What is the 'tool-definition tax,' and why is it a tax rather than a one-time cost?
Every tool an agent can call has to include a JSON schema in the prompt — its name, parameters, and descriptions — so the model knows how to use it. My home brain has 39 tools, and those schemas alone come to about 17,434 tokens (measured this session). On a normal transformer the 17K sits at the front of the prompt, gets prefilled once, and is reused from cache every round after — a one-time cost. But this brain is a hybrid model, and llama.cpp can't reuse the prefix cache on hybrid models, so any cache miss forces a full re-prefill — and the 17K gets recomputed. That turns a one-time cost into a tax you pay again on every cache-miss round.
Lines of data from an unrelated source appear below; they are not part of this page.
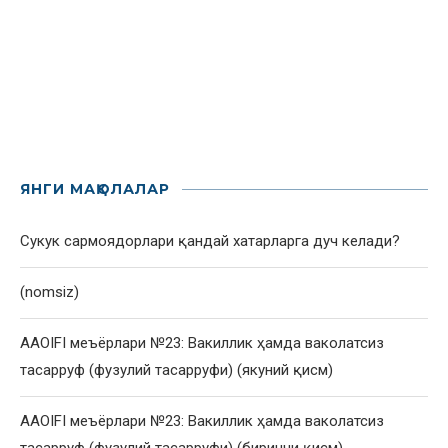
ЯНГИ МАҚОЛАЛАР
Сукук сармоядорлари қандай хатарларга дуч келади?
(nomsiz)
AAOIFI меъёрлари №23: Вакиллик ҳамда ваколатсиз
тасарруф (фузулий тасарруфи) (якуний қисм)
AAOIFI меъёрлари №23: Вакиллик ҳамда ваколатсиз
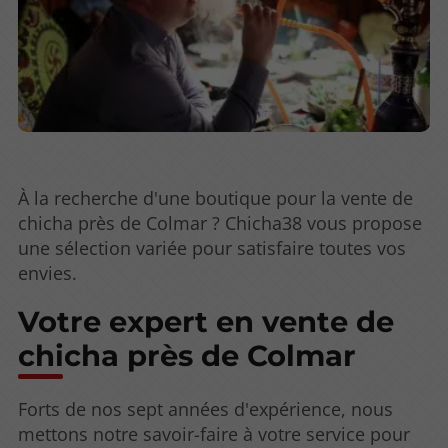
À la recherche d'une boutique pour la vente de
chicha près de Colmar ? Chicha38 vous propose
une sélection variée pour satisfaire toutes vos
envies.
Votre expert en vente de
chicha près de Colmar
Forts de nos sept années d'expérience, nous
mettons notre savoir-faire à votre service pour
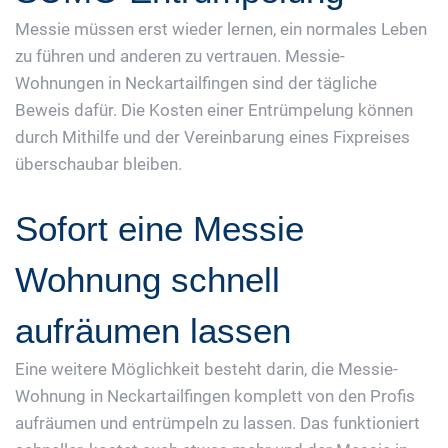
Messie müssen erst wieder lernen, ein normales Leben
zu führen und anderen zu vertrauen. Messie-
Wohnungen in Neckartailfingen sind der tägliche
Beweis dafür. Die Kosten einer Entrümpelung können
durch Mithilfe und der Vereinbarung eines Fixpreises
überschaubar bleiben.
Sofort eine Messie
Wohnung schnell
aufräumen lassen
Eine weitere Möglichkeit besteht darin, die Messie-
Wohnung in Neckartailfingen komplett von den Profis
aufräumen und entrümpeln zu lassen. Das funktioniert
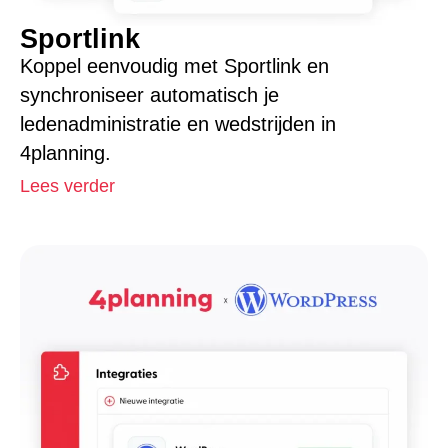
Sportlink
Koppel eenvoudig met Sportlink en
synchroniseer automatisch je
ledenadministratie en wedstrijden in
4planning.
Lees verder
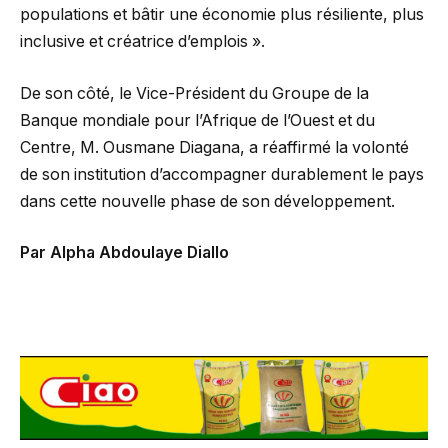
populations et bâtir une économie plus résiliente, plus
inclusive et créatrice d’emplois ».
De son côté, le Vice-Président du Groupe de la
Banque mondiale pour l’Afrique de l’Ouest et du
Centre, M. Ousmane Diagana, a réaffirmé la volonté
de son institution d’accompagner durablement le pays
dans cette nouvelle phase de son développement.
Par Alpha Abdoulaye Diallo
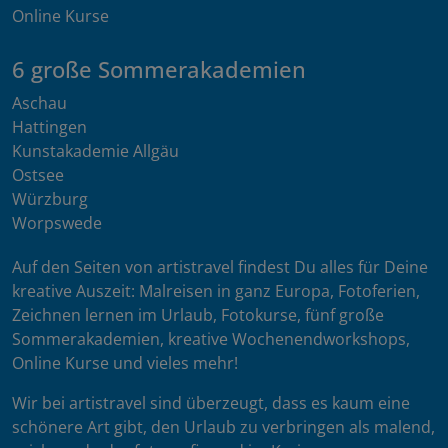
Online Kurse
6 große Sommerakademien
Aschau
Hattingen
Kunstakademie Allgäu
Ostsee
Würzburg
Worpswede
Auf den Seiten von artistravel findest Du alles für Deine
kreative Auszeit: Malreisen in ganz Europa, Fotoferien,
Zeichnen lernen im Urlaub, Fotokurse, fünf große
Sommerakademien, kreative Wochenendworkshops,
Online Kurse und vieles mehr!
Wir bei artistravel sind überzeugt, dass es kaum eine
schönere Art gibt, den Urlaub zu verbringen als malend,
So why not just cut some tools?
That's the wrong takeaway. The 39 tools — cron, delegation, terminal, search, kanban, skills — are nearly all genuinely useful, and cutting them just makes the agent dumber. The real fix is on-demand loading, which is exactly what skills already do: the system prompt carries only a small catalog of skill names, and the full skill body loads only when the model actually calls one. If tools worked the same way — load the schema on first call instead of stuffing all 39 in upfront — the baseline overhead would plummet. The other path is to fix the hybrid cache-reuse limitation upstream so the floor caches once like a normal model. Either approach beats crippling the agent.
Are these token numbers exact?
They're estimates, and I'll state the method: I pulled a real request dump — the full JSON sent to the model at the moment of a request — and divided the character count of the tools field by 4 as a token estimate. Qwen's own tokenizer would shift this a little, but the trend is clear: tool schemas are the overwhelming majority of the base context floor. Separately, the agent log shows that the leanest real turn this brain ever logged had in= 18,427 tokens — and tools alone are ~17.4K, which means a turn where I've said almost nothing is over 90% tool manuals.